What is needed is an exact retyping of the records below, from the first line through the line that contains "Обычный стресс —".

===== THE DATA

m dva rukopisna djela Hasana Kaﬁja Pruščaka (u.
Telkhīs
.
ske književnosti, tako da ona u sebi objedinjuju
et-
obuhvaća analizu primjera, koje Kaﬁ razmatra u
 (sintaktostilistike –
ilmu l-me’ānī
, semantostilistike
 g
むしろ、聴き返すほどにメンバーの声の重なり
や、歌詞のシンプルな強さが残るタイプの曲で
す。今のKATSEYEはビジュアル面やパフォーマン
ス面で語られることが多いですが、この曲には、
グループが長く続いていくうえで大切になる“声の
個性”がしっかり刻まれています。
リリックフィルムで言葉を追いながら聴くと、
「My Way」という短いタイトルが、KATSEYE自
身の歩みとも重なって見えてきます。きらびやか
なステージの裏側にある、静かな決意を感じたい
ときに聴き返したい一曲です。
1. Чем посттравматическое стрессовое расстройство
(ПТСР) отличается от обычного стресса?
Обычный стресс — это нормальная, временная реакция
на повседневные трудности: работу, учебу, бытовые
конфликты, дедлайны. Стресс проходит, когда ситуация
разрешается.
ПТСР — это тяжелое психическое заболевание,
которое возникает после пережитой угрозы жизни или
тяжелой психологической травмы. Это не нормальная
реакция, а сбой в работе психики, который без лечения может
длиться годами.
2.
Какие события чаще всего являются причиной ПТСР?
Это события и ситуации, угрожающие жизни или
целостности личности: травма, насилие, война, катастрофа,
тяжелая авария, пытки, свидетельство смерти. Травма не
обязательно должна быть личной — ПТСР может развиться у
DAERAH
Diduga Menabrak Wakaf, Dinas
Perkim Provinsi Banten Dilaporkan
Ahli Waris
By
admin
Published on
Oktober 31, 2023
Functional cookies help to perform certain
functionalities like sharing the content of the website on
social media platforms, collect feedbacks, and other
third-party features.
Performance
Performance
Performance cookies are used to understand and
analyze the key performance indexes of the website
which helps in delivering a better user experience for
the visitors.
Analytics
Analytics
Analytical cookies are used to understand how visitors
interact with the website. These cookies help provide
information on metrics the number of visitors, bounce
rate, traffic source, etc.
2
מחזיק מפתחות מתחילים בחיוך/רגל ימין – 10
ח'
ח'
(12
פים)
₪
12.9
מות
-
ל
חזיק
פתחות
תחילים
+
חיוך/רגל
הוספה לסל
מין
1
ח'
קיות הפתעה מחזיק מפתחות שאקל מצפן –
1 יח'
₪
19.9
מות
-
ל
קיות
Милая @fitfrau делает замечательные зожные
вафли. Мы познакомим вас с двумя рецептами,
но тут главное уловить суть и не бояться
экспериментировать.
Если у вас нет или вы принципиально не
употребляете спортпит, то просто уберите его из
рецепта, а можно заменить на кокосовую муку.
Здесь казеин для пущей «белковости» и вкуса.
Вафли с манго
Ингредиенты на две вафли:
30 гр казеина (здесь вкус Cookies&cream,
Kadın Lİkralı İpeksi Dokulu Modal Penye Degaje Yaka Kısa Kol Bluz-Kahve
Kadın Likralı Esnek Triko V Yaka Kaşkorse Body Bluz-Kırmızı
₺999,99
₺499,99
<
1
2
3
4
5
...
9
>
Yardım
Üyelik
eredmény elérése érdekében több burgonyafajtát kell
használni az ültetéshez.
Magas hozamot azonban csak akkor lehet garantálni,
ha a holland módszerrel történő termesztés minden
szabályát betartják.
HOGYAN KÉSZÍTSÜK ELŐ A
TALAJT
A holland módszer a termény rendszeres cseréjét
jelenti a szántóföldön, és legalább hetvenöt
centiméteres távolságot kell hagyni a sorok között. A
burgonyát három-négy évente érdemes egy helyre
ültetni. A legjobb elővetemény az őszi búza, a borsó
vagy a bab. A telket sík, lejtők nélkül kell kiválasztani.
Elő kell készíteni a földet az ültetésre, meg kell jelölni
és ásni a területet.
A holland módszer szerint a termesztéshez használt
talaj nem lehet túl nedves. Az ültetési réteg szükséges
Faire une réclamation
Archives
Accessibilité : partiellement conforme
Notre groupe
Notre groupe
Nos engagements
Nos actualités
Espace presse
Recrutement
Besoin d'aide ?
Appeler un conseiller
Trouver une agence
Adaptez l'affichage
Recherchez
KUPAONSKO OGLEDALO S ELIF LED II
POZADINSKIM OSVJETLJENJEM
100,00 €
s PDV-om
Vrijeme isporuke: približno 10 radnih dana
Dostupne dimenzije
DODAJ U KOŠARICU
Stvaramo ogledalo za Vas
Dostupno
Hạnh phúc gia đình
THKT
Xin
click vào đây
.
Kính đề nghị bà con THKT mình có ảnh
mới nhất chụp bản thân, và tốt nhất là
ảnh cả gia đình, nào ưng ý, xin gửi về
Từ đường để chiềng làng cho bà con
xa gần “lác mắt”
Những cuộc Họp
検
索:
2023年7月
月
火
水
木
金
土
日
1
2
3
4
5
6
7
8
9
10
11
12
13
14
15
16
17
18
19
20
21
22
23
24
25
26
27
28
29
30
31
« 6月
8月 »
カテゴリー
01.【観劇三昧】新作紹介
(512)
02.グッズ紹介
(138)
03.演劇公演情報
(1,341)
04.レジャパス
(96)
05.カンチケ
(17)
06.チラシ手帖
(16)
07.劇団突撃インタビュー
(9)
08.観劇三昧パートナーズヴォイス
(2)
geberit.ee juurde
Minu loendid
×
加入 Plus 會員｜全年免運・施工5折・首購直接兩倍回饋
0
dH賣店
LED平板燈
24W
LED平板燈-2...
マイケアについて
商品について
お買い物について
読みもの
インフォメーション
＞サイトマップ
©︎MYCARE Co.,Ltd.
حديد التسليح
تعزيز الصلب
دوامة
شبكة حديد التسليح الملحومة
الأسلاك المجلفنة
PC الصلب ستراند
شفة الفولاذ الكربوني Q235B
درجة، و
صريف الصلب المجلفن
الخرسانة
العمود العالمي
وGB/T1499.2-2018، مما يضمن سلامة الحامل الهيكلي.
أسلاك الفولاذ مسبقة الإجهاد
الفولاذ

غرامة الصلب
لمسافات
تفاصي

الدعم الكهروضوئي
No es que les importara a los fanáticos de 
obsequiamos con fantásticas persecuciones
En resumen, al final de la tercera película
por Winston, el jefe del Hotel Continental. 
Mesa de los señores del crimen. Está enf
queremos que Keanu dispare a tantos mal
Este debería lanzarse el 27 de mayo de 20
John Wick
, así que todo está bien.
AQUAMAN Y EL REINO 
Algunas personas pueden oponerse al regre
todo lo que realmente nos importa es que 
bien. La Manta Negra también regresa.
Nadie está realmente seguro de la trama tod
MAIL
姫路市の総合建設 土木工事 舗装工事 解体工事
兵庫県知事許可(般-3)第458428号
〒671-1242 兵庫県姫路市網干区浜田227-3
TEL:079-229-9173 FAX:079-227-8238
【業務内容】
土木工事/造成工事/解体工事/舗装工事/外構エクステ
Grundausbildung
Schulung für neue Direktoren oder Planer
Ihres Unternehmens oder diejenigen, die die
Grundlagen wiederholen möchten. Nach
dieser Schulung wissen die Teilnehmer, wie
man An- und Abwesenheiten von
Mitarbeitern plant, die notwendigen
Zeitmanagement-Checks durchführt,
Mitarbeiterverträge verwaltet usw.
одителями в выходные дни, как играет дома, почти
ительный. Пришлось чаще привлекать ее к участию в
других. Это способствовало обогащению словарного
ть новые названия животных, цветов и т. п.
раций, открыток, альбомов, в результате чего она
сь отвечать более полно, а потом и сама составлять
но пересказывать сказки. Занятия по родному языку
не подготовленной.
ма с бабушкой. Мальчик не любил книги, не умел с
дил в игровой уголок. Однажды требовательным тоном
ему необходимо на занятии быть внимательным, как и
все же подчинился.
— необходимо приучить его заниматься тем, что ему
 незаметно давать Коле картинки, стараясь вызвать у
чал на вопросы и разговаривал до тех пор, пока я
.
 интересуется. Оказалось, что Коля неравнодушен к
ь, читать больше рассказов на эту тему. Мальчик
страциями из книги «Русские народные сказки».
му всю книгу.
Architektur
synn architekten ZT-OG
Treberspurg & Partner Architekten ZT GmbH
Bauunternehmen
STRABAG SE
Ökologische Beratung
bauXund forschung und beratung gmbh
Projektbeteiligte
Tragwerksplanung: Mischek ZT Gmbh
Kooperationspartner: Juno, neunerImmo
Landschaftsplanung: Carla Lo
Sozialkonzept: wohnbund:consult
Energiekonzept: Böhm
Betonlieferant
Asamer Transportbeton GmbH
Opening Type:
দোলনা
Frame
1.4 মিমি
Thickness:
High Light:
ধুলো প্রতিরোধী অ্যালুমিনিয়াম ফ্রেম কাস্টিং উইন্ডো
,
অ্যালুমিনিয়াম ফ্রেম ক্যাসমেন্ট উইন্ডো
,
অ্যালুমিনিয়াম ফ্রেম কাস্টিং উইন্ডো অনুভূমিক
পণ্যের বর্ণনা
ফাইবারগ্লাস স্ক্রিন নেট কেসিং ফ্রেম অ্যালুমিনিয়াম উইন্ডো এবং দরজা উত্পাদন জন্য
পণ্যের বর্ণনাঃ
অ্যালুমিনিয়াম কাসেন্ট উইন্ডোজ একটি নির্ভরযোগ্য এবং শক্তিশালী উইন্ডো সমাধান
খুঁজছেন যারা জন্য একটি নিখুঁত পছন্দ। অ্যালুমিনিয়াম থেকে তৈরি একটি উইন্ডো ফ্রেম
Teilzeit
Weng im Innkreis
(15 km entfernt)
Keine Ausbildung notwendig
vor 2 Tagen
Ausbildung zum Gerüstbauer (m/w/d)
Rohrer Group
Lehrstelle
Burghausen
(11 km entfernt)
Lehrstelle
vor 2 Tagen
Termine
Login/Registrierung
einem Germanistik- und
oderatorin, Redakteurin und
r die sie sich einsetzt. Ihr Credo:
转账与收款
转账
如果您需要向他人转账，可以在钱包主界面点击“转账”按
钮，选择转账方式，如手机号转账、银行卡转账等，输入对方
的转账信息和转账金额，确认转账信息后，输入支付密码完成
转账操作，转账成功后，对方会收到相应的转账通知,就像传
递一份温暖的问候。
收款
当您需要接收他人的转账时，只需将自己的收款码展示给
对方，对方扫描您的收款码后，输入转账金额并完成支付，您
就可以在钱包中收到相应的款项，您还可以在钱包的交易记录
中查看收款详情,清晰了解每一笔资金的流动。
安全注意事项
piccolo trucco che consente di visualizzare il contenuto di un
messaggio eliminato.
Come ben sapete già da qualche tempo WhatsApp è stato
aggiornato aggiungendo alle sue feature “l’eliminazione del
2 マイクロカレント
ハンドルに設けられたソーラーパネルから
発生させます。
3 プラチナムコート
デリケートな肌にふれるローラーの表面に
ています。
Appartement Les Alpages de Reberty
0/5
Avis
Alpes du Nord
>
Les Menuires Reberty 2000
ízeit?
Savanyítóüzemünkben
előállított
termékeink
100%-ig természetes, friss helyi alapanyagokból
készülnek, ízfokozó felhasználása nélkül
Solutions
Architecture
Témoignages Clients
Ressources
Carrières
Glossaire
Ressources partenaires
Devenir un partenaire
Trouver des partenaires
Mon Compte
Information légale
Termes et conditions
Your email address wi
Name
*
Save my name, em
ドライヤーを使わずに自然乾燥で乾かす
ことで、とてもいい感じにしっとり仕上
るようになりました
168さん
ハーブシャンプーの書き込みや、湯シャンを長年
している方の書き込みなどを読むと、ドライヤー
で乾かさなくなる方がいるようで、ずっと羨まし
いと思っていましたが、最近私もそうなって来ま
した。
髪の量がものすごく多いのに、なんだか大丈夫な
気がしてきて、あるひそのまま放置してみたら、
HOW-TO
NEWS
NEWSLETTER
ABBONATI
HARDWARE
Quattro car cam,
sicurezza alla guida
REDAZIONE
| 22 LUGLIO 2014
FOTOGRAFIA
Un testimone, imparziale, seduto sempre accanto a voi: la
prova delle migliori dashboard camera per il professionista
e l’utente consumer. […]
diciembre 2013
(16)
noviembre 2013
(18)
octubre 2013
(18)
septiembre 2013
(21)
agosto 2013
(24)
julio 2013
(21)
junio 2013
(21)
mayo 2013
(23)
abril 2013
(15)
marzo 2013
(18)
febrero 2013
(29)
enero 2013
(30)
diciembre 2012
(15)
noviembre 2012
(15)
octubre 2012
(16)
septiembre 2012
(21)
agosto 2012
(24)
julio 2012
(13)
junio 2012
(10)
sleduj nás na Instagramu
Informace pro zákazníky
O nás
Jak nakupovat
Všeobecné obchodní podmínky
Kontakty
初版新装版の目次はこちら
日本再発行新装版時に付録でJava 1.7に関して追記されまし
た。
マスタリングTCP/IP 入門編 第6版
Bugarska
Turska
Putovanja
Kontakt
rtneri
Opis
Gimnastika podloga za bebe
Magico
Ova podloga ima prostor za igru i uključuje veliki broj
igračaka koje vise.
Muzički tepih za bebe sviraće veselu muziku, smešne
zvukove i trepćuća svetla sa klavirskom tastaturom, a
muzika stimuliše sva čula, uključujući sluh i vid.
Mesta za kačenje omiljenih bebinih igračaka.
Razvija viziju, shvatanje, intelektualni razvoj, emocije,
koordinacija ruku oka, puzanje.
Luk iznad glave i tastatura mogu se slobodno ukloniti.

==========

*ANSWER FOR THE TASK:*
m dva rukopisna djela Hasana Kaﬁja Pruščaka (u.
Telkhīs
.
ske književnosti, tako da ona u sebi objedinjuju
et-
obuhvaća analizu primjera, koje Kaﬁ razmatra u
 (sintaktostilistike –
ilmu l-me’ānī
, semantostilistike
 g
むしろ、聴き返すほどにメンバーの声の重なり
や、歌詞のシンプルな強さが残るタイプの曲で
す。今のKATSEYEはビジュアル面やパフォーマン
ス面で語られることが多いですが、この曲には、
グループが長く続いていくうえで大切になる“声の
個性”がしっかり刻まれています。
リリックフィルムで言葉を追いながら聴くと、
「My Way」という短いタイトルが、KATSEYE自
身の歩みとも重なって見えてきます。きらびやか
なステージの裏側にある、静かな決意を感じたい
ときに聴き返したい一曲です。
1. Чем посттравматическое стрессовое расстройство
(ПТСР) отличается от обычного стресса?
Обычный стресс — это нормальная, временная реакция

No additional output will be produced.